The Department Opposes the Statute; Legal Developments After 1977
The Department, while acknowledging a general obligation to follow Florida law (including § 63.042(3)), believes that the categorical ban against adoptions by homosexuals is not in the best interest of children and is contrary to current standards and best practices recommended by social services and child development professionals. The Department’s Tallahassee-based chief of child welfare services and training, as well as the Tallahassee-based adoption program manager reporting to her, both testified that eliminating the categorical ban would promote the best interest of children. Neither of these experienced, caring public servants had seen any instance in which any child was harmed by a homosexual parent or foster parent. These conclusions by the leadership of the agency charged with carrying out state policy regarding abused, neglected, and dependent children are entitled to considerable deference. Verizon Florida, Inc. v. Jacobs, 810 So.2d 906, 908 (Fla.2002).

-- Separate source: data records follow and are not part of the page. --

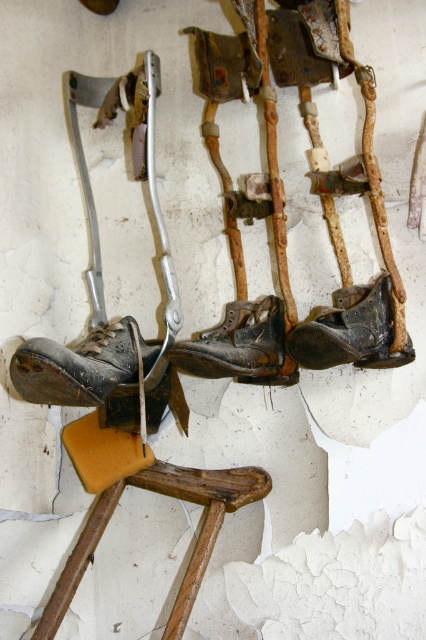 Is shiny black leather shoe at center to the left of dark brown leather shoe at center from the viewer's perspective?

Indeed, shiny black leather shoe at center is positioned on the left side of dark brown leather shoe at center.

Can you confirm if shiny black leather shoe at center is positioned to the right of dark brown leather shoe at center?

No, shiny black leather shoe at center is not to the right of dark brown leather shoe at center.

Which is in front, point (51, 396) or point (359, 321)?

Positioned in front is point (51, 396).

I want to click on shiny black leather shoe at center, so click(x=80, y=365).

Between wooden at center and dark brown leather shoe at center, which one is positioned higher?

dark brown leather shoe at center

Who is positioned more to the right, wooden at center or dark brown leather shoe at center?

Positioned to the right is dark brown leather shoe at center.

In order to click on wooden at center in this screenshot , I will do `click(195, 540)`.

This screenshot has width=426, height=640. Identify the location of wooden at center. (195, 540).

Is wooden at center above leather boot at center?

Incorrect, wooden at center is not positioned above leather boot at center.

Is wooden at center below leather boot at center?

Yes.

Identify the location of wooden at center. This screenshot has height=640, width=426. (195, 540). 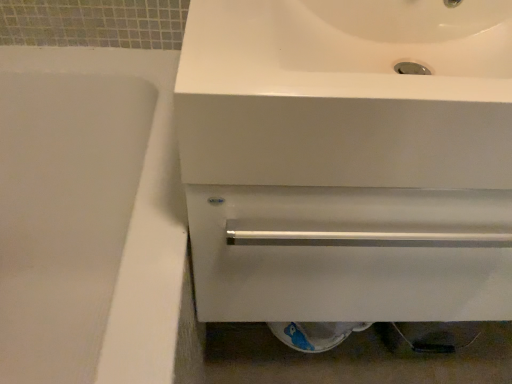 This screenshot has width=512, height=384. What do you see at coordinates (347, 159) in the screenshot?
I see `white glossy sink at upper center` at bounding box center [347, 159].

This screenshot has height=384, width=512. I want to click on white glossy sink at upper center, so click(347, 159).

Find the location of `white glossy bathtub at left`. white glossy bathtub at left is located at coordinates (94, 204).

What do you see at coordinates (94, 204) in the screenshot? I see `white glossy bathtub at left` at bounding box center [94, 204].

Identify the location of white glossy sink at upper center. (347, 159).

Which is more to the right, white glossy sink at upper center or white glossy bathtub at left?

white glossy sink at upper center.

Who is more distant, white glossy sink at upper center or white glossy bathtub at left?

white glossy sink at upper center is further away from the camera.

Which is in front, point (356, 66) or point (111, 364)?

Positioned in front is point (111, 364).

From the image's perspective, between white glossy sink at upper center and white glossy bathtub at left, which one is located above?

white glossy sink at upper center, from the image's perspective.

From the picture: From a real-world perspective, who is located higher, white glossy sink at upper center or white glossy bathtub at left?

In real-world perspective, white glossy sink at upper center is above.

Consider the image. Is white glossy sink at upper center wider than white glossy bathtub at left?

Correct, the width of white glossy sink at upper center exceeds that of white glossy bathtub at left.

Does white glossy sink at upper center have a greater height compared to white glossy bathtub at left?

Incorrect, the height of white glossy sink at upper center is not larger of that of white glossy bathtub at left.

Between white glossy sink at upper center and white glossy bathtub at left, which one has smaller size?

white glossy sink at upper center.

Consider the image. Is white glossy sink at upper center outside of white glossy bathtub at left?

Yes, white glossy sink at upper center is not within white glossy bathtub at left.

Is white glossy sink at upper center not near white glossy bathtub at left?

The categorical ban was enacted in haste and reaction in 1977.16 Those who voted for it in the legislature did not prohibit the placement of children with homosexual foster parents or permanent guardians — only the permanent step of adoption was addressed. Because the Department has approved homosexuals to serve as foster parents and permanent guardians,17 the Department now has years of experience and observation to inform its position and its testimony in the trial court.18 Moreover, the placement of children in those households has allowed bonds and relationships to form that are in the best interests of children — steps toward permanency and stability in young lives that have already known too much pain and separation. In short, the categorical ban and the statutory polestar of “best interests of the children” after an extended and very successful foster placement (as here) are inimical.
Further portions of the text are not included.